### TASK ITEM
In the entries below, print exactly the lines from the first through the one with "Políticas e normas (114, 1656)", both included, and none of the pictures.

*** PROVIDED RECORDS

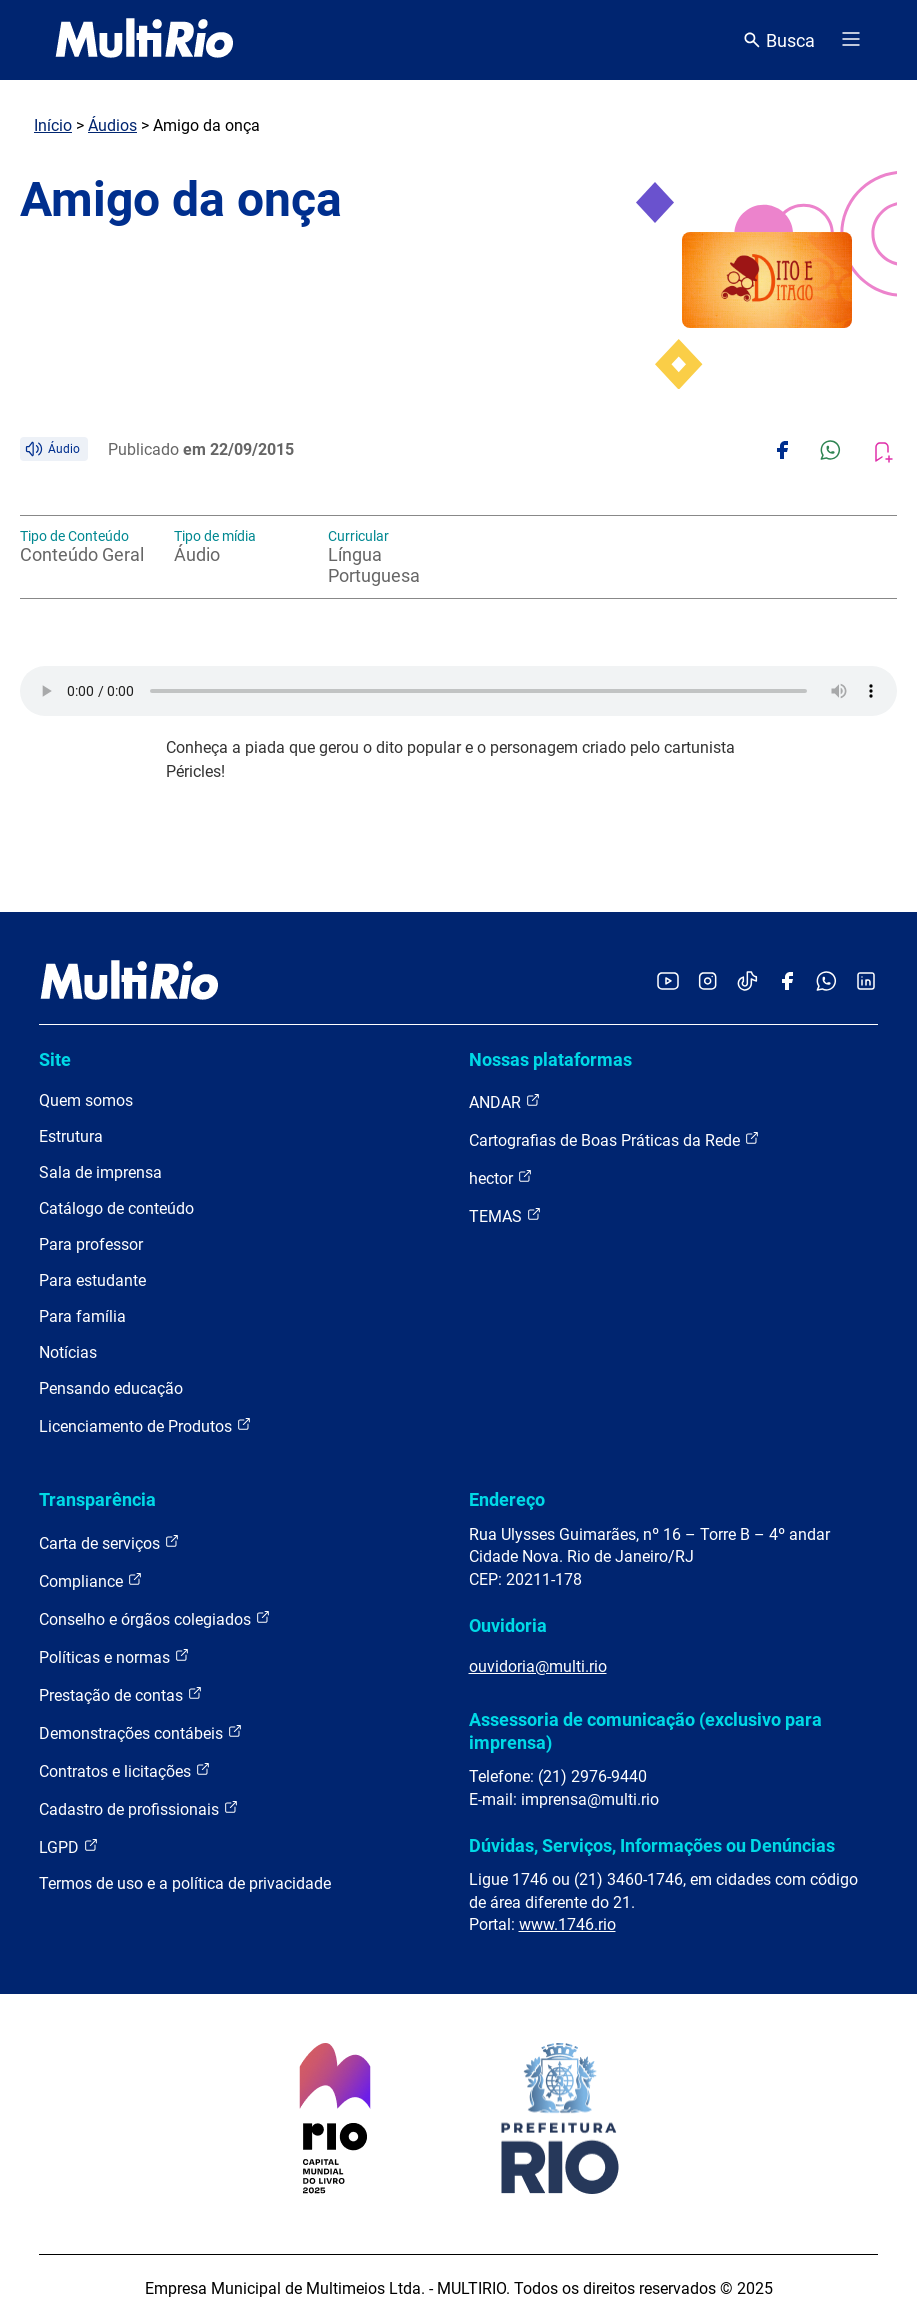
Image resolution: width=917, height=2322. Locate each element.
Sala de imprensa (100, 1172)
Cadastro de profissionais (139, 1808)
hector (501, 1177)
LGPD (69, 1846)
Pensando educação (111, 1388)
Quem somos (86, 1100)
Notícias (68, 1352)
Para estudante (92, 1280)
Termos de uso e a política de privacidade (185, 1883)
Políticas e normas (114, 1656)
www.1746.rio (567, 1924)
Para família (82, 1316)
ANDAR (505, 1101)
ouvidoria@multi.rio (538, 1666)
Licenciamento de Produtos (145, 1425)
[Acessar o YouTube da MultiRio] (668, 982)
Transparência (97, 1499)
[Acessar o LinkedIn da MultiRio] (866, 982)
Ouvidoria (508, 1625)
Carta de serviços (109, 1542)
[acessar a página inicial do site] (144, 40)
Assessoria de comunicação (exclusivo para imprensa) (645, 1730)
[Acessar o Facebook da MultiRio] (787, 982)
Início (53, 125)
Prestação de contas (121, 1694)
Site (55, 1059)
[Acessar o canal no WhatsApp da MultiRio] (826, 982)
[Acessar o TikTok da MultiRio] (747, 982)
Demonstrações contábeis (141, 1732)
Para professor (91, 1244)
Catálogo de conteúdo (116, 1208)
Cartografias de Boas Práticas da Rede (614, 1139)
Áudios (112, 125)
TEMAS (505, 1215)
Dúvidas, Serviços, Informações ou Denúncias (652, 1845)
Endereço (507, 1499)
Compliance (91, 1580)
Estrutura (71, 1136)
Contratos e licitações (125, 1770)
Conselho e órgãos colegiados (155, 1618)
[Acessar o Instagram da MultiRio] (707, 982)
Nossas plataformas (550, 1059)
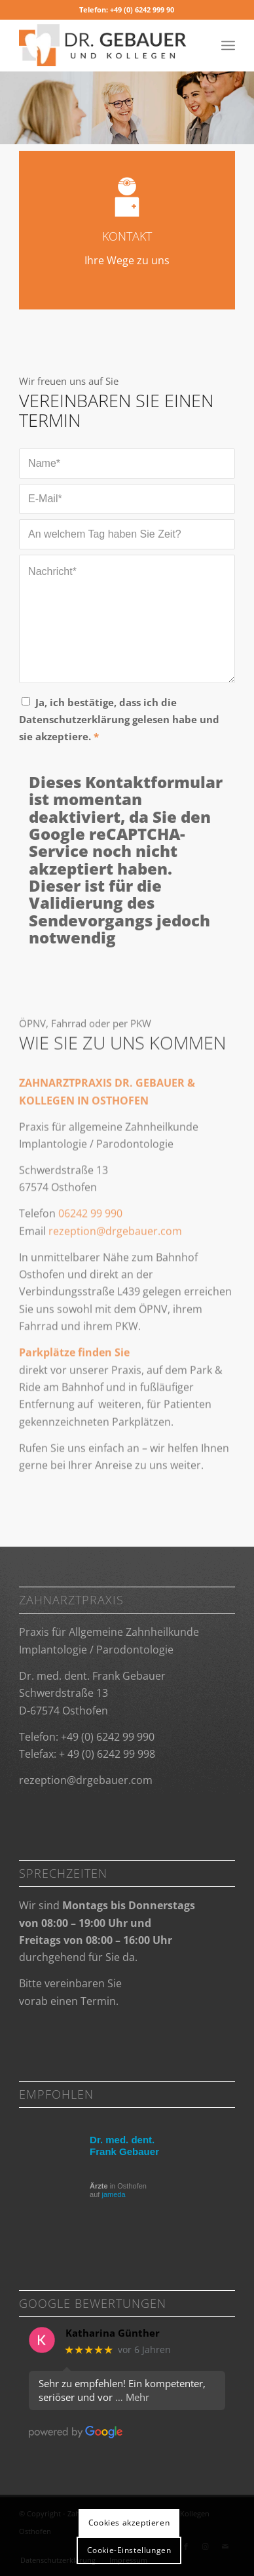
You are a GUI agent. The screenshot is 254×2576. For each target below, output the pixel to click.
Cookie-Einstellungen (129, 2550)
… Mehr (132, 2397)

******

### RESULT OF THIS EXERCISE
Image resolution: width=917, height=2322. Locate each element.
Sala de imprensa (100, 1172)
Cadastro de profissionais (139, 1808)
hector (501, 1177)
LGPD (69, 1846)
Pensando educação (111, 1388)
Quem somos (86, 1100)
Notícias (68, 1352)
Para estudante (92, 1280)
Termos de uso e a política de privacidade (185, 1883)
Políticas e normas (114, 1656)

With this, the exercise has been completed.